This was something I learned years back when I needed to write a U.S.D.A. compliance program when the inspection service changed all their procedures and instituted a new program based on NASA protocols and standards called HACCP (Hazard Analysis and Critical Control Points),
I was one of the first in Boston and subsequently in the country to formulate one. I was in a small group with a few others where we were being instructed on the forthcoming protocols and more that needed to be implemented while both engineering and documenting those very operating procedures.
When it came time for the review and approval process of my submission the board of inspectors were dumbfounded on how slim my report and manual was as opposed to the others. At first blush you could see in their faces where they felt there was going to be an almost across the board rebuttal and refusal to approve, for mine seemingly didn’t stack up as high the others did. (pun intended)
The reason? They all thought (“all” being my fellow peers) and were of the same mindset: If it didn’t sound, look and read like some college chemistry text-book, it must not be thorough. Hence, some need for at the very least the appearance of more data as some precursor of a more thorough plan.
In the end the problem wasn’t with mine, the issue for many as it turned was for the others.

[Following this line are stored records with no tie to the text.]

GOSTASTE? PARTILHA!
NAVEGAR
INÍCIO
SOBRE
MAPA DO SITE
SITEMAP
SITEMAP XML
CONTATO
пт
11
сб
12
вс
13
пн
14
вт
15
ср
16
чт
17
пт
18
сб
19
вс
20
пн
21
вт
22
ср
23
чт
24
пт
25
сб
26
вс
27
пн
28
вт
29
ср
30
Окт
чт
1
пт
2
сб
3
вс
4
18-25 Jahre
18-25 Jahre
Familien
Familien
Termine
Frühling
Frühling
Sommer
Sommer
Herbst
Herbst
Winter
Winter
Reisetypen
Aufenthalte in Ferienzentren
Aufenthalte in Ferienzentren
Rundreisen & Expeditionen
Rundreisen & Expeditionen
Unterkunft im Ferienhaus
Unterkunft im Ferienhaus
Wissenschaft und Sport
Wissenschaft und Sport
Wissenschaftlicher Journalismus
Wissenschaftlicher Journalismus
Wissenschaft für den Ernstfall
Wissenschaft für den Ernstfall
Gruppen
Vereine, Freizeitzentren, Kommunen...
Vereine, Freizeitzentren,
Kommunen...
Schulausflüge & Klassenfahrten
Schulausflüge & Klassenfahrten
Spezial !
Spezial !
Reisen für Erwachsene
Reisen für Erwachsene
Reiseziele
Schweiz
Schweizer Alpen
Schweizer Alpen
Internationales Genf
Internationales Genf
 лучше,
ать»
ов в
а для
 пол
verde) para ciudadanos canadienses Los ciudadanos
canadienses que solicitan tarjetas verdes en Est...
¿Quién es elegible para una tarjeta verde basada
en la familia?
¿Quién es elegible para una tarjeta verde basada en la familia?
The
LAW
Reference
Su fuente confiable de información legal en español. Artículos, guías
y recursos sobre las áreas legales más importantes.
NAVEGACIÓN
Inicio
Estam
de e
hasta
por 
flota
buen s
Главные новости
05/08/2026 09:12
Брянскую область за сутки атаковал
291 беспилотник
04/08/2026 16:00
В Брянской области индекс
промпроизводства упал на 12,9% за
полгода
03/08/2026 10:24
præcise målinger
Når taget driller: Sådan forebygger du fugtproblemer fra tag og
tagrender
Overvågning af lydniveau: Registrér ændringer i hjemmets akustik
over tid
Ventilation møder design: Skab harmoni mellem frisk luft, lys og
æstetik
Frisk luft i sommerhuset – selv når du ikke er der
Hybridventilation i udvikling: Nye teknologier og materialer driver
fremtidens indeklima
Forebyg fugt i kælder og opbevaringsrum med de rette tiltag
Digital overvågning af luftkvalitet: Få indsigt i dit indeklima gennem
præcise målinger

It turned out they put so much jargon and other meaningless minutia; the inspectors themselves had a hard time comprehending. And many were sent back for multiple revisions just on that basis alone.
Mine? Not only did it pass on its first review, I was asked (which I agreed) If it could be used as an example (with the necessary proprietary redaction’s) for the many hundreds if not thousands of others that would follow.

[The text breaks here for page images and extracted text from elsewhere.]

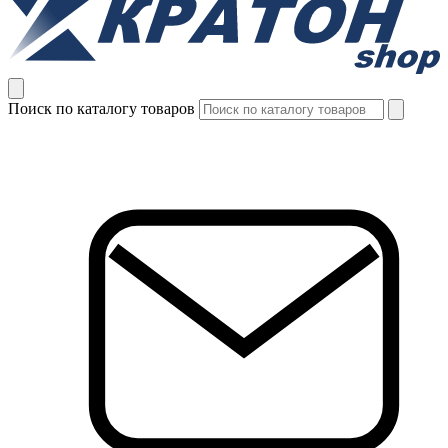
Поиск по каталогу товаров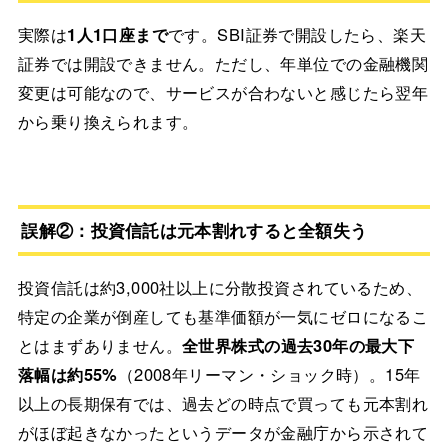
実際は
1人1口座まで
です。SBI証券で開設したら、楽天
証券では開設できません。ただし、年単位での金融機関
変更は可能なので、サービスが合わないと感じたら翌年
から乗り換えられます。
誤解②：投資信託は元本割れすると全額失う
投資信託は約3,000社以上に分散投資されているため、
特定の企業が倒産しても基準価額が一気にゼロになるこ
とはまずありません。
全世界株式の過去30年の最大下
落幅は約55%
（2008年リーマン・ショック時）。15年
以上の長期保有では、過去どの時点で買っても元本割れ
がほぼ起きなかったというデータが金融庁から示されて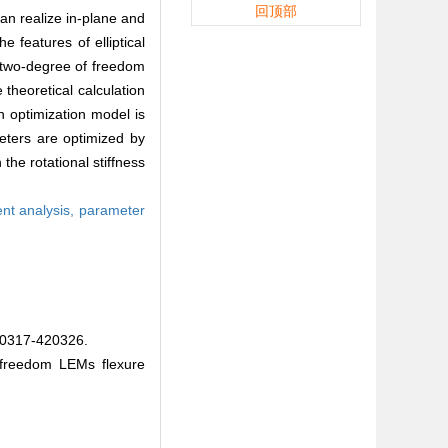
回顶部
an realize in-plane and
 features of elliptical
 two-degree of freedom
theoretical calculation
An optimization model is
eters are optimized by
the rotational stiffness
ent analysis,
parameter
17-420326.
 freedom LEMs flexure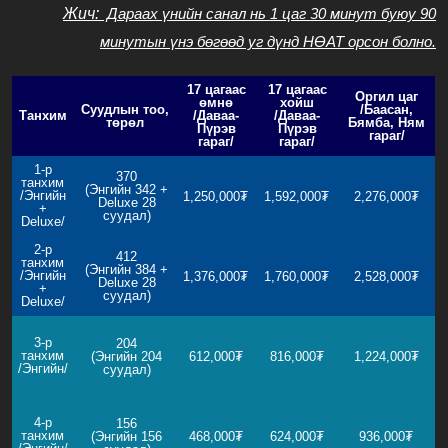
Жич:
Дараах үнийн санал нь
1 цаг 30 минут буюу 90
минутын үнэ бөгөөд у
г дүнд НӨАТ орсон болно.
17 цагаас
17 цагаас
Оргил цаг
өмнө
хойш
Суудлын тоо,
/Баасан,
Танхим
/Даваа-
/Даваа-
төрөл
Бямба, Ням
Пүрэв
Пүрэв
гараг/
гараг/
гараг/
1-р
370
танхим
(
Энгийн 342
+
/Энгийн
1,250,000₮
1,592,000₮
2,276,
0
00₮
Deluxe 28
+
суудал
)
Deluxe/
2-р
412
танхим
(
Энгийн 3
84 +
/Энгийн
1,376,000₮
1,760,000₮
2
,528,
0
00₮
Deluxe 28
+
суудал
)
Deluxe/
3-р
204
танхим
(
Энгийн
204
612,000₮
816,000₮
1,
224,000₮
/Энгийн/
суудал
)
4-р
156
танхим
(
Энгийн
156
468,000₮
624,000₮
936,000₮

Again, this was now legally required documentation on how all would formulate and structure their manufacturing facilities and processes. I guess they felt they wanted to nip in the bud as soon as possible so that the others to follow weren’t submitting reams of unnecessary paperwork just for the sake of it. (after all – they were the ones that had to read it!)
This was not some small procedural innocuous document. One wrong line item, or one left out, or not followed procedure, and the ramifications could be devastating.

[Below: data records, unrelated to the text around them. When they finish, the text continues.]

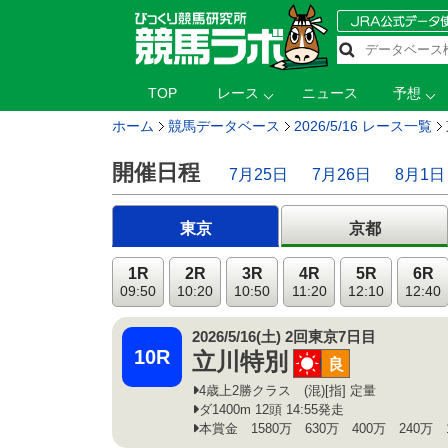
TOP
レース
ニュース
予想
ホーム
競馬データベース
2026/5/16 レース一覧
開催日程
7月25日
7月26日
8月1日
東京
京都
1R
2R
3R
4R
5R
6R
09:50
10:20
10:50
11:20
12:10
12:40
2026/5/16(土) 2回東京7日目
10R
立川特別
晴
良
4歳上2勝クラス (混)[指] 定量
ダ1400m 12頭 14:55発走
本賞金 1580万 630万 400万 240万 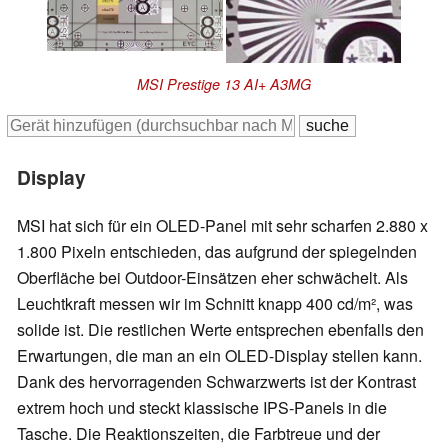
MSI Prestige 13 AI+ A3MG
Display
MSI hat sich für ein OLED-Panel mit sehr scharfen 2.880 x
1.800 Pixeln entschieden, das aufgrund der spiegelnden
Oberfläche bei Outdoor-Einsätzen eher schwächelt. Als
Leuchtkraft messen wir im Schnitt knapp 400 cd/m², was
solide ist. Die restlichen Werte entsprechen ebenfalls den
Erwartungen, die man an ein OLED-Display stellen kann.
Dank des hervorragenden Schwarzwerts ist der Kontrast
extrem hoch und steckt klassische IPS-Panels in die
Tasche. Die Reaktionszeiten, die Farbtreue und der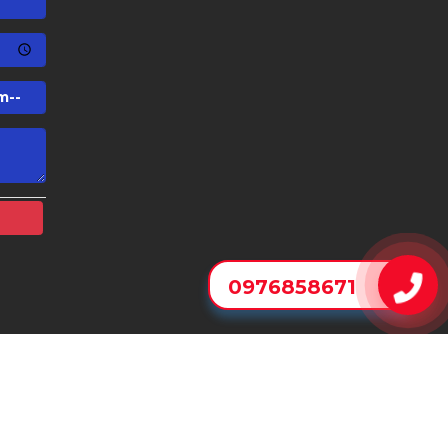
0976858671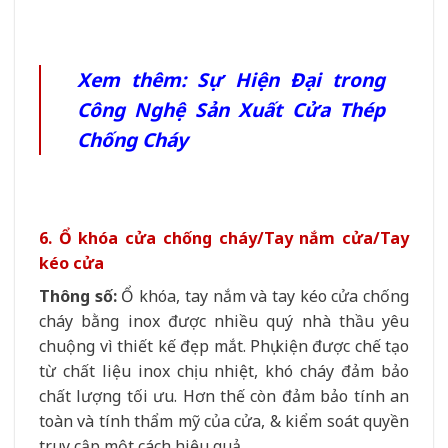
Xem thêm:
Sự Hiện Đại trong
Công Nghệ Sản Xuất Cửa Thép
Chống Cháy
6. Ổ khóa cửa chống cháy/Tay nắm cửa/Tay
kéo cửa
Thông số:
Ổ khóa, tay nắm và tay kéo cửa chống
cháy bằng inox được nhiều quý nhà thầu yêu
chuộng vì thiết kế đẹp mắt. Phụ kiện được chế tạo
từ chất liệu inox chịu nhiệt, khó cháy đảm bảo
chất lượng tối ưu. Hơn thế còn đảm bảo tính an
toàn và tính thẩm mỹ của cửa, & kiểm soát quyền
truy cập một cách hiệu quả.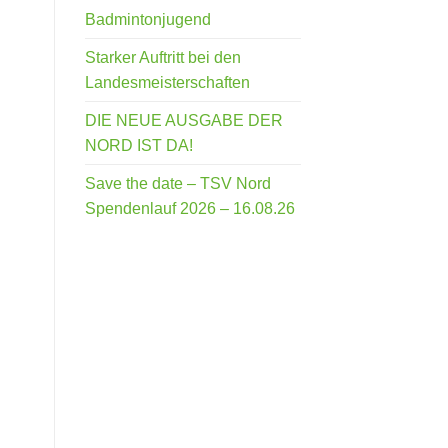
Badmintonjugend
Starker Auftritt bei den
Landesmeisterschaften
DIE NEUE AUSGABE DER
NORD IST DA!
Save the date – TSV Nord
Spendenlauf 2026 – 16.08.26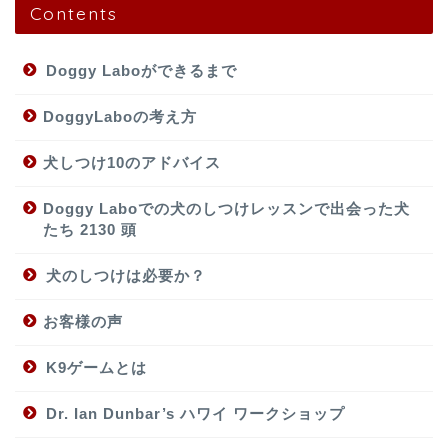
Contents
Doggy Laboができるまで
DoggyLaboの考え方
犬しつけ10のアドバイス
Doggy Laboでの犬のしつけレッスンで出会った犬
たち 2130 頭
犬のしつけは必要か？
お客様の声
K9ゲームとは
Dr. Ian Dunbar’s ハワイ ワークショップ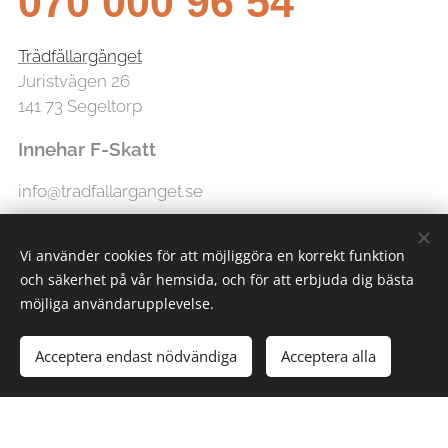
070 000 96 54
Trädfällargänget
Juristvägen 26
141 73 Segeltorp
Innehar F-Skatt
info@tradfallarganget.se
Vi använder cookies för att möjliggöra en korrekt funktion
och säkerhet på vår hemsida, och för att erbjuda dig bästa
möjliga användarupplevelse.
Acceptera endast nödvändiga
Acceptera alla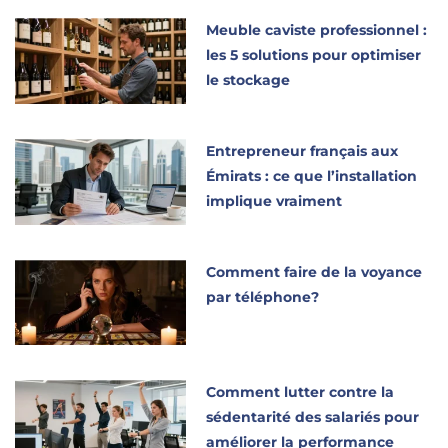
Meuble caviste professionnel :
les 5 solutions pour optimiser
le stockage
Entrepreneur français aux
Émirats : ce que l’installation
implique vraiment
Comment faire de la voyance
par téléphone?
Comment lutter contre la
sédentarité des salariés pour
améliorer la performance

If you think I’m using hyperbole, failure to implement and follow these procedures put forward to the letter (some by the very companies themselves) has accounted for some of the largest food recalls in history. Some over hundreds of millions of dollars leaving a company near bankrupt and needing to be sold. (Remember Sara Lee Corp just as one example?)
We often times try to make the simple complicated. So much so that the underlying message of helping a client, or making a sale, or offering a new product to enhance profits ___________(fill in the blank) is lost in translation.
If you can help a client to save millions of dollars by doing something as simple as changing a $10.00 item that would take them no more than an hour to do. And, you could make that recommendation in 10 minutes. That is worth far more in both value and your rate of billing than someone or some firm coming to the same conclusion; with 3 ring binders piled 10′ tall, days or weeks of near endless meetings filled with endless PowerPoint™ and more.
Get into the habit of arguing then charging for simplicity and quickness to the resolution of a clients requests while becoming fearless in billing accordingly based on the value they received from your insight and recommendations: Not from the feelings or need to justify endless meetings, documentation, and more that has nothing to do with fixing the actual issue. This is nothing more than a ruse created so one could feel comfortable billing a certain dollar amount.
Argue your value to the resolution of the clients issue rather than building the case why you are entitled to a dollar figure based on “busy work.”
In today’s complex world, it’s really no different from yesterdays: Simplicity is worth far more than complexity.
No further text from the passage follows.